▶ [What the task requires]:
Every line from the one containing "術を使用します。「同意する」ボタンや本サイトをクリック" through the end of the data is to be copied exactly, and nothing outside that range.

◆ ◆ ◆

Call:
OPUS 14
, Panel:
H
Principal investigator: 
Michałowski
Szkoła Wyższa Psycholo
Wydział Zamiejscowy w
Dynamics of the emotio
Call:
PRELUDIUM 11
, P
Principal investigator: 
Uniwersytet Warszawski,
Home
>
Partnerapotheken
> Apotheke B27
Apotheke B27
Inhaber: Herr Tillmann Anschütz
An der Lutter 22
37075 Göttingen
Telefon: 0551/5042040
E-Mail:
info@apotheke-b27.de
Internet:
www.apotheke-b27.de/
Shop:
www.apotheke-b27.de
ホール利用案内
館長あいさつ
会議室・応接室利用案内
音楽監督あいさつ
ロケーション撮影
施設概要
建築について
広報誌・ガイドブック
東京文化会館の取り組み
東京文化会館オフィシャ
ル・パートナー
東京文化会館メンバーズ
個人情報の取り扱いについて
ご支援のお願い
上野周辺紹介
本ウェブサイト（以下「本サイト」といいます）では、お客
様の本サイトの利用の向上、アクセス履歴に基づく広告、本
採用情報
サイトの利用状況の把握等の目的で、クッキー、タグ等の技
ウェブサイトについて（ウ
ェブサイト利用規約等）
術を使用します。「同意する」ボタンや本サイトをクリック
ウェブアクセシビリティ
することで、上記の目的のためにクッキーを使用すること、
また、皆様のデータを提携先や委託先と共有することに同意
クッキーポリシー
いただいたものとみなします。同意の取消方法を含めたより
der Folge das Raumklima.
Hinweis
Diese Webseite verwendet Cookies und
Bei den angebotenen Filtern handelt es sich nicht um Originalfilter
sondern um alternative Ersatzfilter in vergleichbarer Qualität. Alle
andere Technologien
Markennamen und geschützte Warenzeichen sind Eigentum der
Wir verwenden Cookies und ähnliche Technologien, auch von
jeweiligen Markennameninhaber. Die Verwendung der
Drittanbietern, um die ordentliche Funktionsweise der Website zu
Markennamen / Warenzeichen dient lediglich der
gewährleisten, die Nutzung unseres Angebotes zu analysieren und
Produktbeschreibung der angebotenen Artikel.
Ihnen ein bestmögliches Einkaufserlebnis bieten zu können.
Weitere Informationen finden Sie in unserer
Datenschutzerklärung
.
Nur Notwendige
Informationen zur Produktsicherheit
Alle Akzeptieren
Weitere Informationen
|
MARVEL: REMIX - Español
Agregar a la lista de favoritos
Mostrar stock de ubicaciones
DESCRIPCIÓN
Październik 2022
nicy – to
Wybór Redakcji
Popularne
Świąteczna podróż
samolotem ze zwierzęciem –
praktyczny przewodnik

◆ ◆ ◆

▶ [Completed task]:
術を使用します。「同意する」ボタンや本サイトをクリック
ウェブアクセシビリティ
することで、上記の目的のためにクッキーを使用すること、
また、皆様のデータを提携先や委託先と共有することに同意
クッキーポリシー
いただいたものとみなします。同意の取消方法を含めたより
der Folge das Raumklima.
Hinweis
Diese Webseite verwendet Cookies und
Bei den angebotenen Filtern handelt es sich nicht um Originalfilter
sondern um alternative Ersatzfilter in vergleichbarer Qualität. Alle
andere Technologien
Markennamen und geschützte Warenzeichen sind Eigentum der
Wir verwenden Cookies und ähnliche Technologien, auch von
jeweiligen Markennameninhaber. Die Verwendung der
Drittanbietern, um die ordentliche Funktionsweise der Website zu
Markennamen / Warenzeichen dient lediglich der
gewährleisten, die Nutzung unseres Angebotes zu analysieren und
Produktbeschreibung der angebotenen Artikel.
Ihnen ein bestmögliches Einkaufserlebnis bieten zu können.
Weitere Informationen finden Sie in unserer
Datenschutzerklärung
.
Nur Notwendige
Informationen zur Produktsicherheit
Alle Akzeptieren
Weitere Informationen
|
MARVEL: REMIX - Español
Agregar a la lista de favoritos
Mostrar stock de ubicaciones
DESCRIPCIÓN
Październik 2022
nicy – to
Wybór Redakcji
Popularne
Świąteczna podróż
samolotem ze zwierzęciem –
praktyczny przewodnik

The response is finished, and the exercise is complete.